§ **Saved data entries**
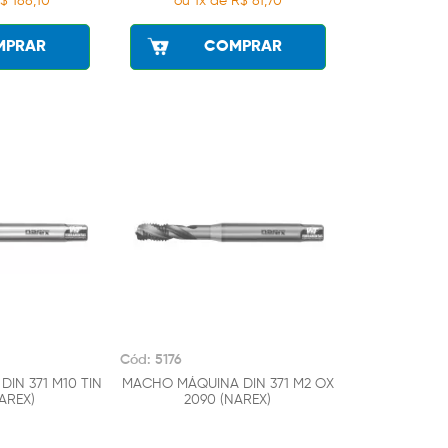
$ 188,10
ou 1x de R$ 81,70
MPRAR
COMPRAR
Cód: 5176
IN 371 M10 TIN
MACHO MÁQUINA DIN 371 M2 OX
AREX)
2090 (NAREX)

§ **What the task asks**
Print the records again exactly, without the pictures.

§ **Answer to this exercise**
$ 188,10
ou 1x de R$ 81,70
MPRAR
COMPRAR
Cód: 5176
IN 371 M10 TIN
MACHO MÁQUINA DIN 371 M2 OX
AREX)
2090 (NAREX)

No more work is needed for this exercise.